Makings of a 'Red Ocean Strategy'
"Blue Ocean Strategy" has embedded within it the makings of a great "Red Ocean Strategy." The book offers a particularly powerful tool for coming to grips with value innovation in a down market: the Eliminate-Reduce-Raise-Create Grid. The grid is a matrix that guides companies to list the things they need to eliminate, reduce, raise and create.
|ABOUT THE AUTHOR|
Brian Sheehan is an associate professor at Syracuse University's S.I. Newhouse School of Public Communications. Brian spent 25 years in the advertising industry and was CEO of agencies in Los Angeles, Australia and Japan, working with clients such as Toyota, DuPont, Hewlett-Packard, Ritz-Carlton, General Mills and Procter & Gamble.

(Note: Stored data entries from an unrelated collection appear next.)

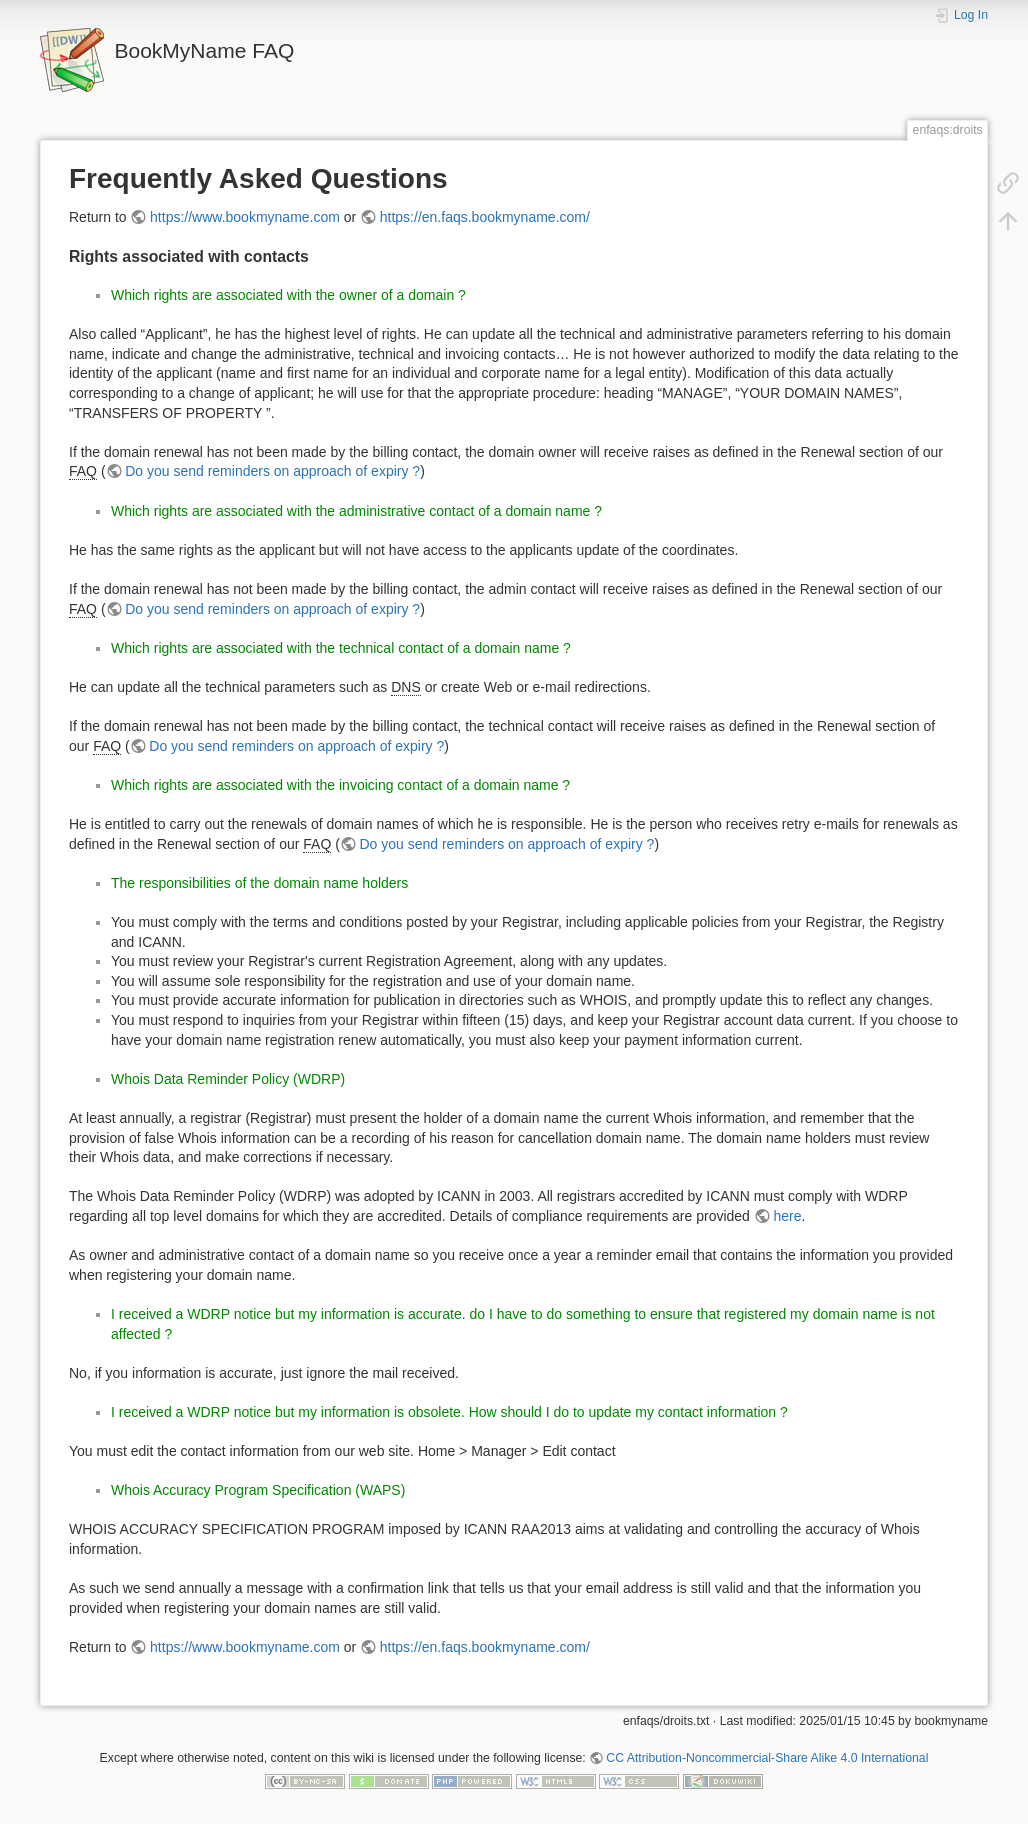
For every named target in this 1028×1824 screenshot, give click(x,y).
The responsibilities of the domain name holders (259, 883)
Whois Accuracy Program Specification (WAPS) (258, 1490)
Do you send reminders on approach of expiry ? (272, 471)
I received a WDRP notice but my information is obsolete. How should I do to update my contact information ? (449, 1412)
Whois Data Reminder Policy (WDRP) (228, 1079)
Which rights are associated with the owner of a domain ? (288, 295)
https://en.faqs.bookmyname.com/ (485, 217)
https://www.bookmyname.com (245, 217)
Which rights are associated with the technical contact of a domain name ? (341, 648)
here (787, 1216)
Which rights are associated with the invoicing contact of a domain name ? (340, 785)
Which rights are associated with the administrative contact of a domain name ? (356, 511)
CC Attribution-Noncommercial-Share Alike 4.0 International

One company that has used this process extensively is Saatchi & Saatchi. The advertising agency's worldwide CEO, Kevin Roberts, has dubbed it the "Transformation Grid," something he believes enables the agency to identify strategies and hone resources to move faster than its competition.
The difference between using the grid to find blue oceans and using it to succeed in red oceans is one of emphasis. It would be impossible to discover a blue ocean without a strong, concrete idea of what you want to create. Therefore, the "create" box in the matrix is paramount in the blue-ocean world. However, to compete better in an existing red-ocean market space, the "eliminate" and "reduce" boxes are paramount. They become critical because the key challenge for companies trying to compete in red oceans is resource reallocation. The speed with which resources can be freed up by eliminating or reducing nonproductive tasks is directly and proportionally related to a company's ability to put its resources to work at productive tasks.
Not as easy as it sounds
It sounds relatively easy: Use the Eliminate-Reduce-Raise-Create Grid and focus on what needs to be eliminated or reduced. Unfortunately, it's not. That's because while people are very good at identifying productive new things they should be doing, such as providing their customers with new services, they are notoriously bad at identifying things that can be eliminated, such as inefficient internal processes.

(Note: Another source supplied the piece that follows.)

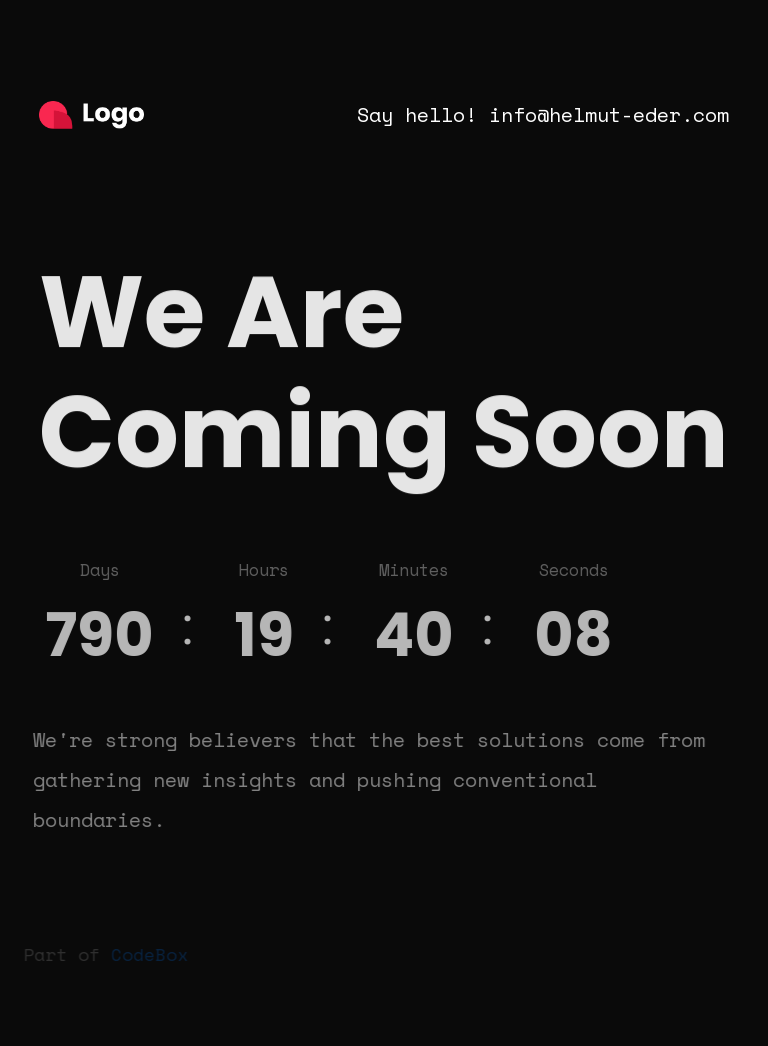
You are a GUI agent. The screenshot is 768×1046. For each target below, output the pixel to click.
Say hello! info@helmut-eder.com (543, 114)
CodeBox (146, 954)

Company processes are rarely neat and clean, because processes over time become intertwined with other processes. They become parts of many people's jobs and cut across many departments in varying ways. What seems like something that is nonproductive to one group in the company seems very productive to another. It may be unproductive to management, but someone, somewhere has come to rely on it. For example, cutting a marketing service for which your customer is no longer willing to pay a premium might eliminate customer information that is being used by engineers to design new products. Employees who are tied to the process know that change creates uncertainty. In fact, it creates the biggest uncertainty of all: "Will I still have a job?"
In a tough economy, protection of the core, shedding of extraneous strategies and refocusing of available resources make you a more formidable competitor in the long run. Overall, what an organization decides to stop doing, or do less of, is just as important as what it needs to start doing.
Today, our economic ocean is getting redder a lot faster than it can get bluer. Funnily enough, Blue Ocean Strategy has never been more relevant.